# Working data
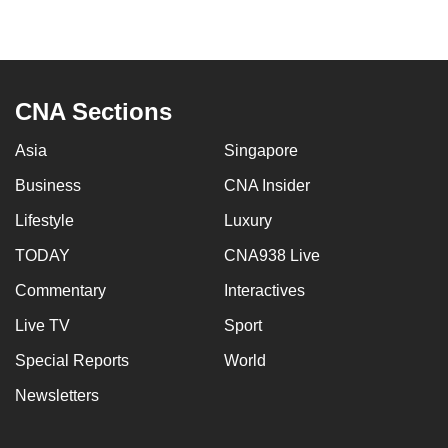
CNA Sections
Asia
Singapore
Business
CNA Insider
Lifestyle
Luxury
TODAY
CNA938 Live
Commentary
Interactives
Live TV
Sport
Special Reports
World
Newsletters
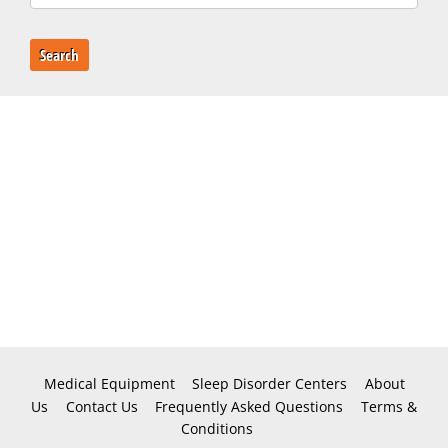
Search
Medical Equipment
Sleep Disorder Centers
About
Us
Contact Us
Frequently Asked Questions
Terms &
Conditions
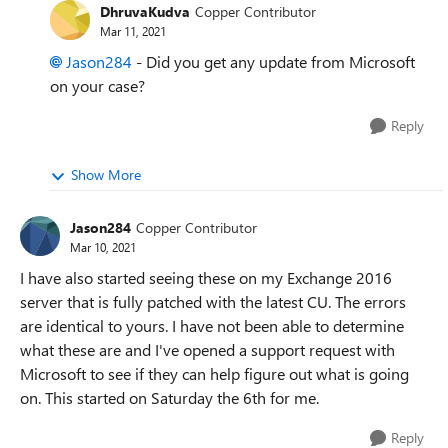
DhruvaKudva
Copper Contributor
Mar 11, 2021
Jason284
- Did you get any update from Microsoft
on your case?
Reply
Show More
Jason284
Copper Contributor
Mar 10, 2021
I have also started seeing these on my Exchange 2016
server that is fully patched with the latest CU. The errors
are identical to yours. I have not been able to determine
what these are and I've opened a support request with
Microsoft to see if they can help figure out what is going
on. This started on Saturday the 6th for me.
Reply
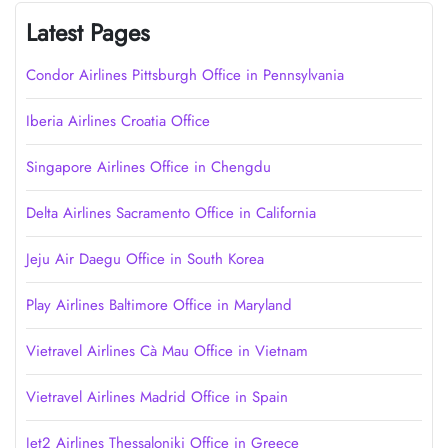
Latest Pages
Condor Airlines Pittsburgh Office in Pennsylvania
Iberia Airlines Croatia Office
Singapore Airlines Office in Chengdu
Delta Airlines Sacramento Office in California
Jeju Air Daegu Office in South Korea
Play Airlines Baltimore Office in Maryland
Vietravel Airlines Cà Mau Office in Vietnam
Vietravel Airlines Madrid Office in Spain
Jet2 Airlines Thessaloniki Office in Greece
--
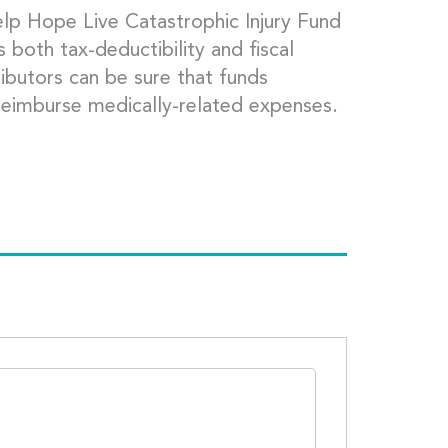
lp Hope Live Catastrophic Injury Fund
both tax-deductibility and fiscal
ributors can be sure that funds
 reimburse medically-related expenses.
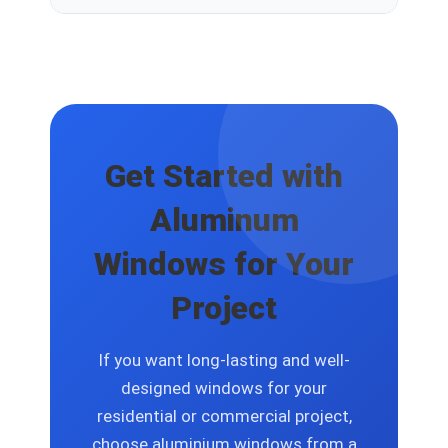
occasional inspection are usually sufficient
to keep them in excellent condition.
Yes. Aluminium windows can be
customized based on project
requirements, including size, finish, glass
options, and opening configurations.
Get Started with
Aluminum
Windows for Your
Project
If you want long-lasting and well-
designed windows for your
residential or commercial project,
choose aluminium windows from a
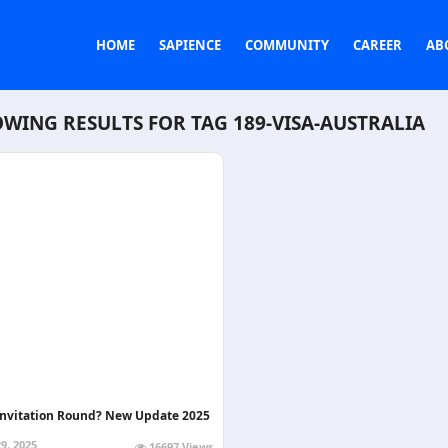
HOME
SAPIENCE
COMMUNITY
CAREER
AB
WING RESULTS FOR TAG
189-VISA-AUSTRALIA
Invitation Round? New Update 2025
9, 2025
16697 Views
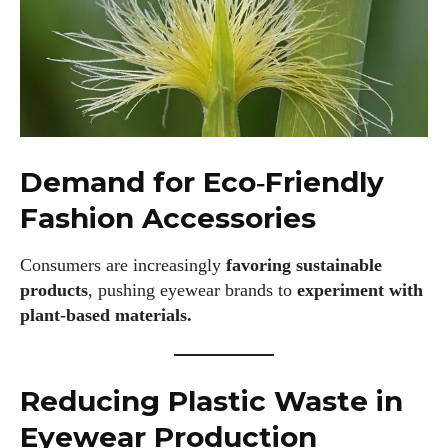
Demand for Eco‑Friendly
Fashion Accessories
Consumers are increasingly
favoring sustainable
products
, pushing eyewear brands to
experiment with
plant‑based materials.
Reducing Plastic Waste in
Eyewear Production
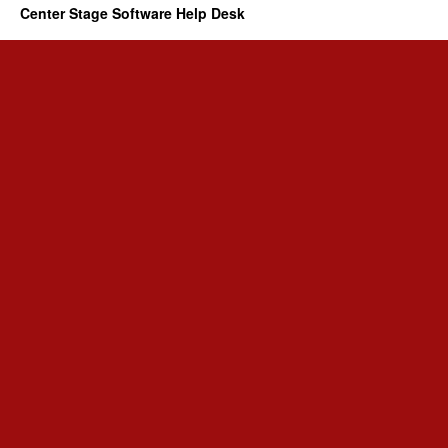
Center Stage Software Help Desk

# What you need to do
Copy out each line of the records where the word "Microsoft" appears.

# Output below
- Did you get any update from Microsoft
Microsoft to see if they can help figure out what is going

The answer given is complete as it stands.